Corría por las calles concurridas de la ciudad. Ya no se paraba a pedir disculpas a las personas contra las que chocaba. Una avería en el metro la había retrasado y no podía llegar tarde, esta vez no. Él sacó el móvil del pantalón para ver la hora. Justo las seis de la tarde y había amenazado con no esperarla, esta vez no. Dudó en llamarla, pero volvió a guardar el teléfono y le concedió cinco minutos de cortesía. Le faltaba el aliento y cruzaba casi sin mirar porque se estaba jugando demasiado. Por eso no vio el coche, sólo sintió un golpe muy fuerte y le pareció como si la hubieran lanzado al espacio, sin gravedad alguna, y ya no había prisa. Su cuerpo quedó tirado sobre el asfalto y el conductor del coche pedía a gritos ayuda. Ella le oía, pero no podía verle, sus ojos estaban deslumbrados por los faros, hasta que la oscuridad lo cubrió todo.
Se despertó rodeada de la nada, el negro predominaba en torno a ella. Comenzó a recorrer ese espacio vacío con paso tímido que poco a poco se fue transformando en una carrera sin sentido. Pedía ayuda a gritos, pero nadie podía oírla porque estaba sola en esa inmensidad, mientras su cuerpo tendido en la cama del hospital se debatía entre la vida y la muerte. Se puso a llorar y recordó a la Alicia de la película de Disney: Cuando los niños se pierden, lo mejor es quedarse sentado hasta que lo encuentren a uno. Se sabía todos los diálogos de esa película, que había visto una y otra vez, así que se sentó en la oscuridad esperando que apareciera un gato risón que le indicara el camino para volver a casa.

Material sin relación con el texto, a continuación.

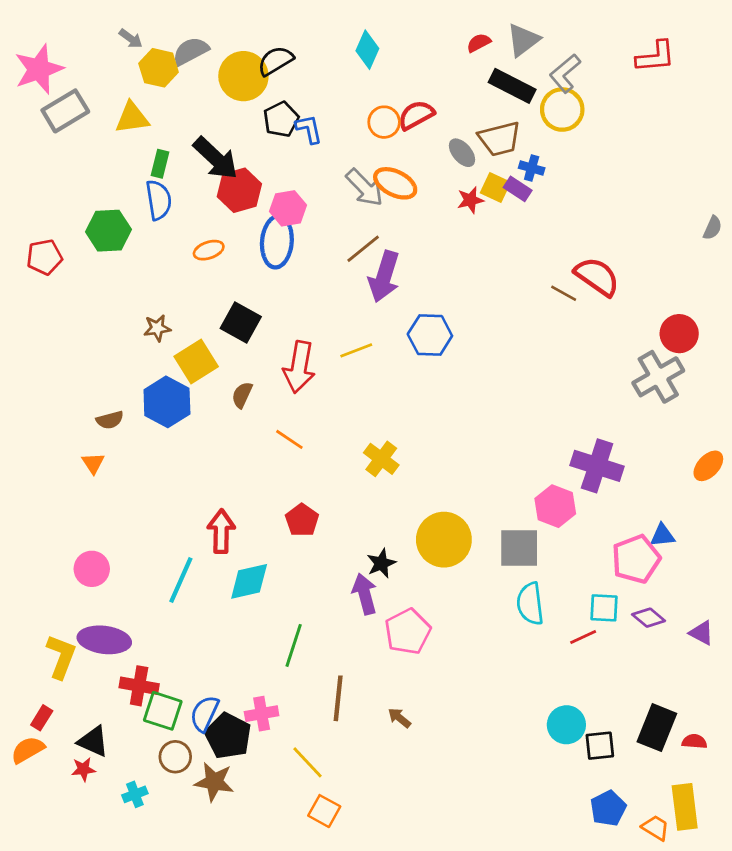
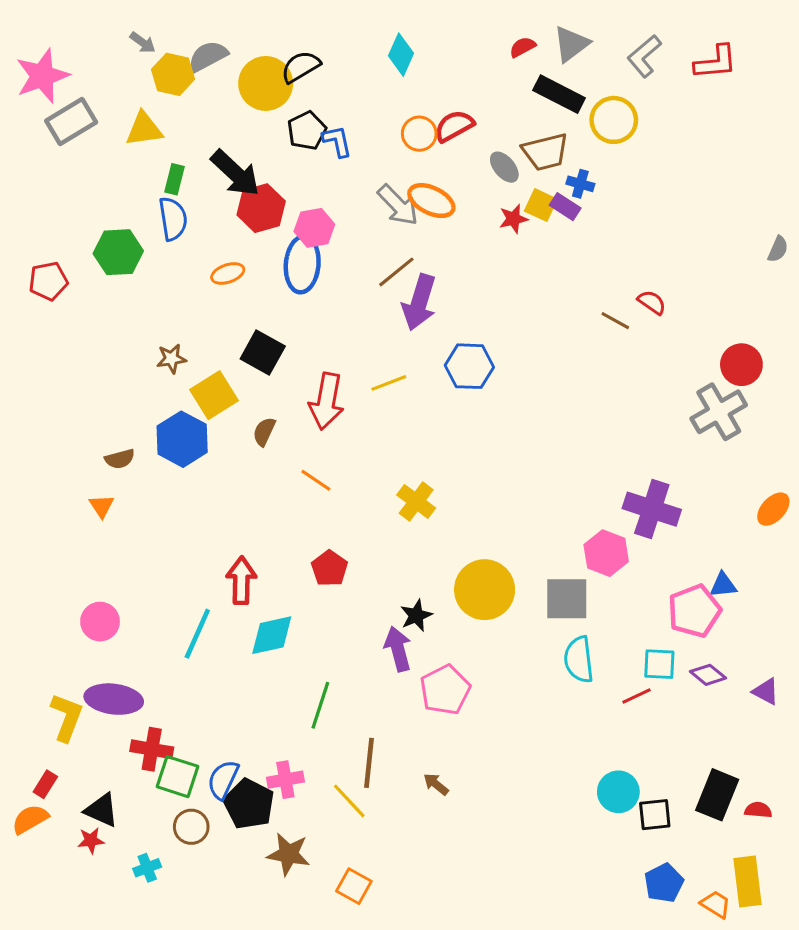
gray L-shape: (565, 73) -> (644, 56), moved
red semicircle: (597, 277) -> (652, 302), size x0.6
yellow line: (307, 762) -> (349, 801), moved
brown star: (214, 782) -> (288, 854), moved

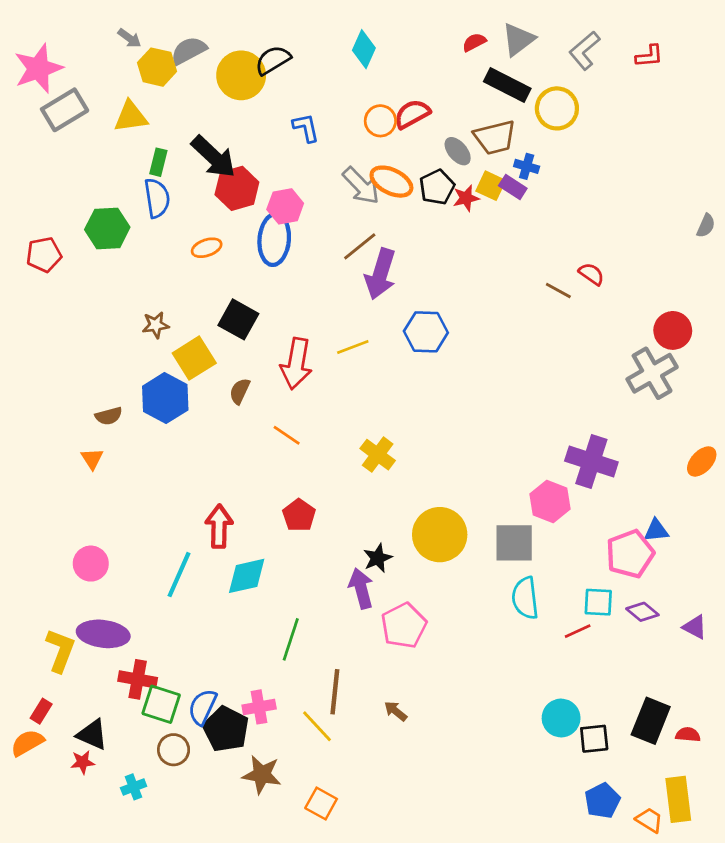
red L-shape: (716, 62) -> (649, 56), size x0.7
black pentagon: (307, 131) -> (437, 187), moved

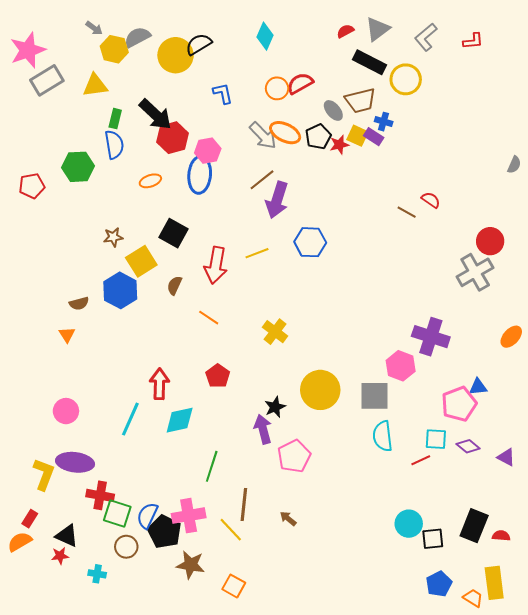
pink cross: (259, 707) -> (189, 516), size x1.4
cyan cross: (134, 787) -> (97, 574), turned 30

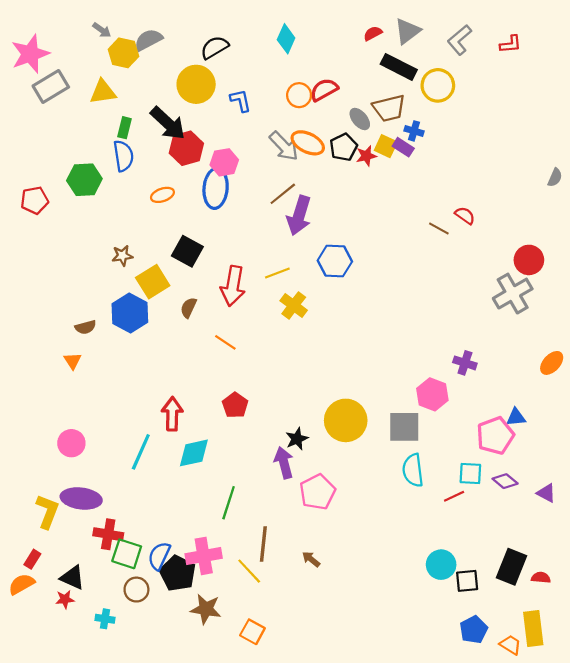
yellow circle: (176, 55) -> (196, 84), moved
yellow cross: (275, 332) -> (294, 305), moved
purple cross: (431, 337) -> (465, 363), size x0.6

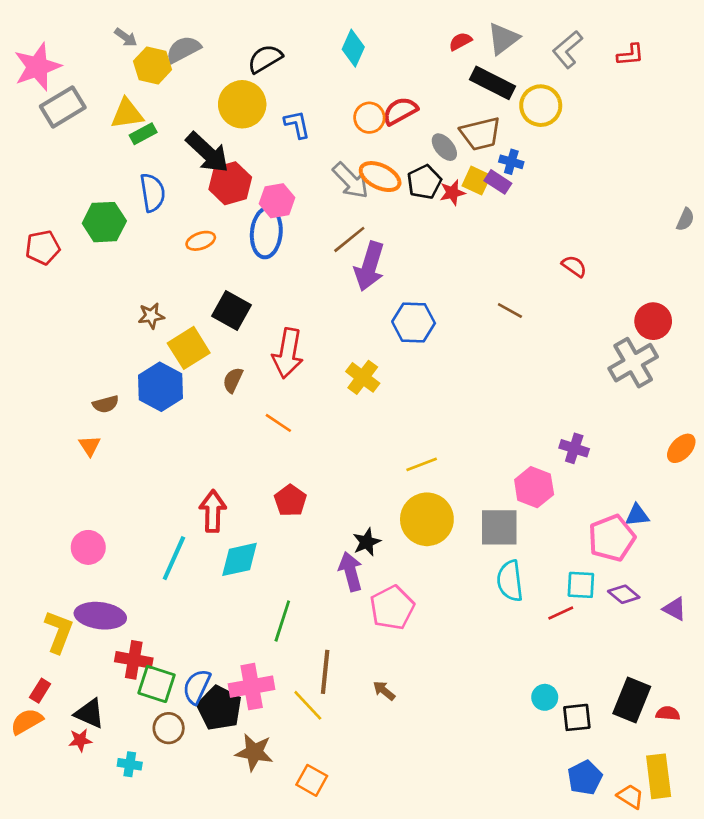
green rectangle: (125, 128) -> (143, 134), moved, turned 48
brown line: (439, 229) -> (510, 310), moved
yellow line: (277, 273) -> (422, 464), moved
cyan circle: (441, 565) -> (545, 697), size x0.7

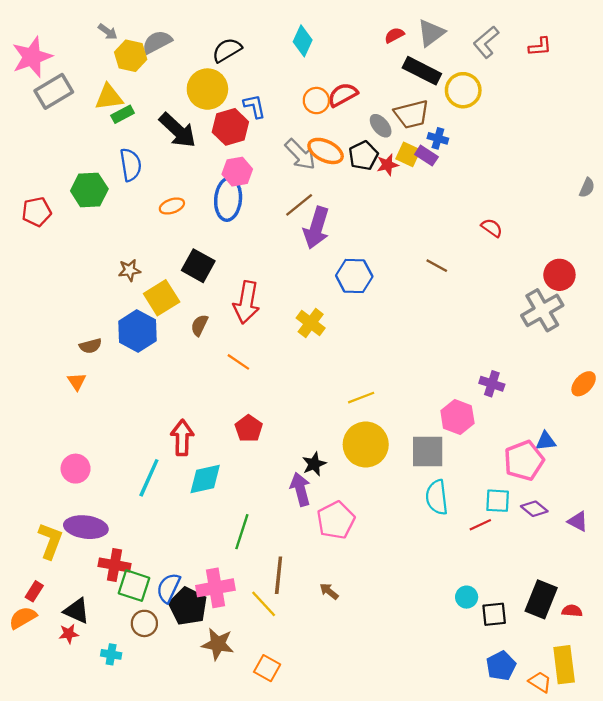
red hexagon: (230, 183) -> (230, 127), moved

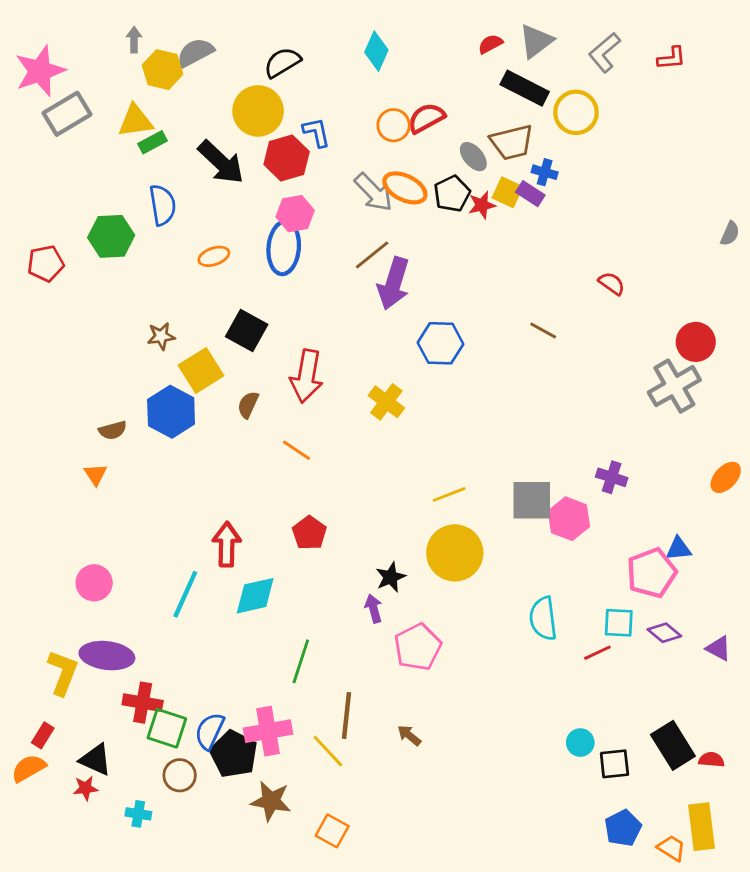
gray arrow: (108, 32) -> (134, 40), turned -126
gray square: (428, 451) -> (532, 500), moved
purple arrow: (300, 489) -> (374, 609), size x0.7
black rectangle: (541, 599) -> (673, 745), turned -54

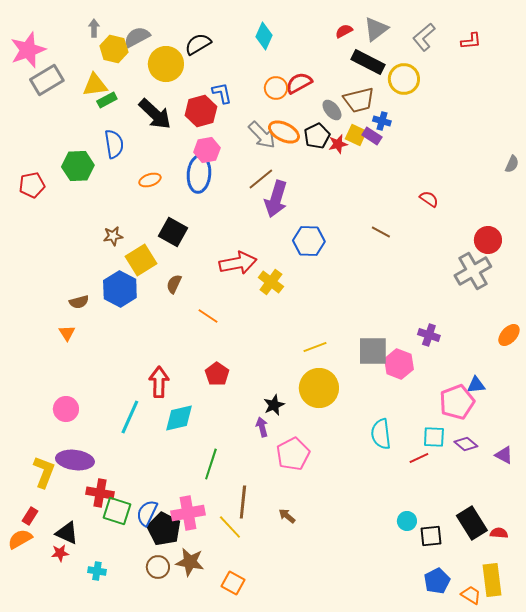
yellow circle: (258, 111) -> (166, 64), moved
red arrow: (307, 376) -> (238, 263), moved, turned -111
brown circle: (180, 775) -> (158, 567), moved

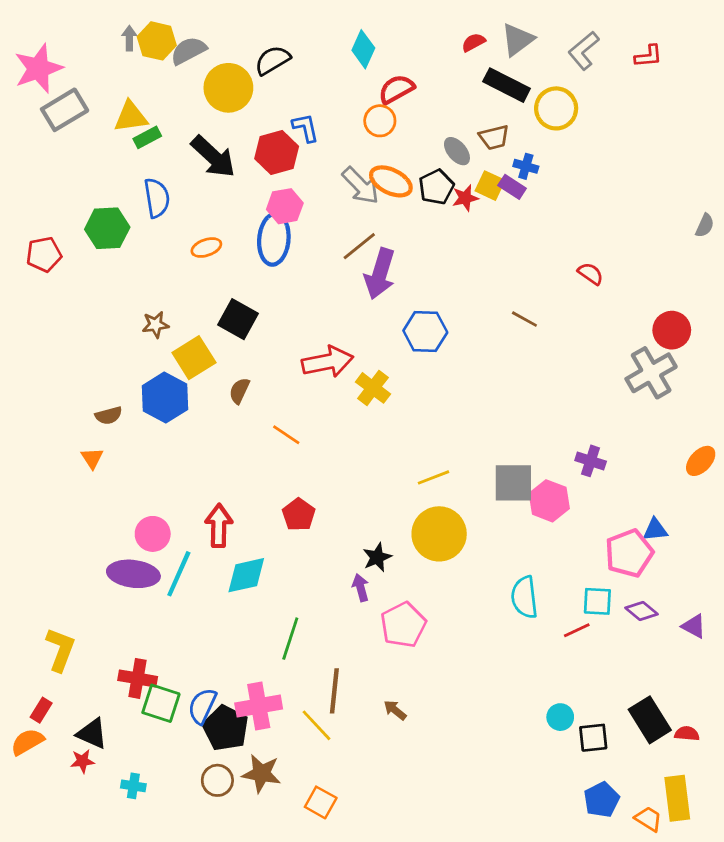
yellow hexagon: (114, 49) -> (157, 41), moved
red semicircle: (299, 83) -> (396, 89), moved
brown trapezoid: (359, 100) -> (494, 137), size x0.7
pink circle: (66, 409) -> (153, 534), moved
purple ellipse: (75, 460) -> (133, 574), moved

Poco a poco fue olvidando por qué corría tanto. Lo cierto es que empezó a perder todos los recuerdos que tenía de la persona que fue un día. Cada vez estaba más cansada y el sueño la invadía, pese a que no quería dormir, por si no podía volver a despertarse nunca. No sabía cuánto tiempo había pasado desde que llegó a ese lugar extraño y cuando pensó que tal vez si se dormía podría despertar de ese mal sueño, oyó una voz que le resultaba familiar.
Él se marchó a casa cuando pasaron justo los cinco minutos que le había regalado. No paró de mirar el teléfono una y otra vez por si ella llamaba con alguna explicación. El tiempo pasó y no tuvo noticias, así que poco a poco miraba menos el móvil esperando una señal de ella. Un día, coincidió con una amiga que hizo referencia al accidente de coche que sucedió el día en el que habían quedado. Se interesó por todo lo que había pasado y consiguió averiguar el hospital en el que ella estaba.
Entró sigilosamente, como si no quisiera despertarla de ese sueño que duraba meses. Se sentó a su lado y agarró la mano inerte que descansaba sobre las sábanas blancas. No recordaba lo guapa que era. Sus dedos se deslizaron suavemente por los labios ligeramente entreabiertos. Tuvo ganas de arrancar los tubos que invadían su cuerpo como si de hiedra venenosa se tratase. No me dejaste tirado. Sólo tenías que cruzar dos calles más y hubieses llegado. Te había dado cinco minutos más. ¿Por qué no me llamaste? Si me hubieses dicho que llegabas tarde, te hubiese esperado y tú habrías mirado al cruzar...
Ella recordó de pronto todo lo que había pasado: el metro, correr, el coche, a él... Tenía que llegar a tiempo, no podía marcharse de nuevo. Comenzó a correr por esa oscuridad, buscando una salida que no sabía si existía. Lo siento. Él la besó dulcemente y apretó su mano mientras se levantaba muy despacio. Ella gritaba: ¡No te vayas! ¡No puedo perderte otra vez! Una luz cegadora como la de los faros del coche empezó a llenar todo ese vacío y su mano se movió ligeramente, pero él estaba de espaldas. Tiró del pomo de la puerta y cuando fue a girarse para contemplarla por última vez antes de que la desenchufaran de las máquinas, sus ojos estaban abiertos y sus labios susurraban: He llegado a tiempo.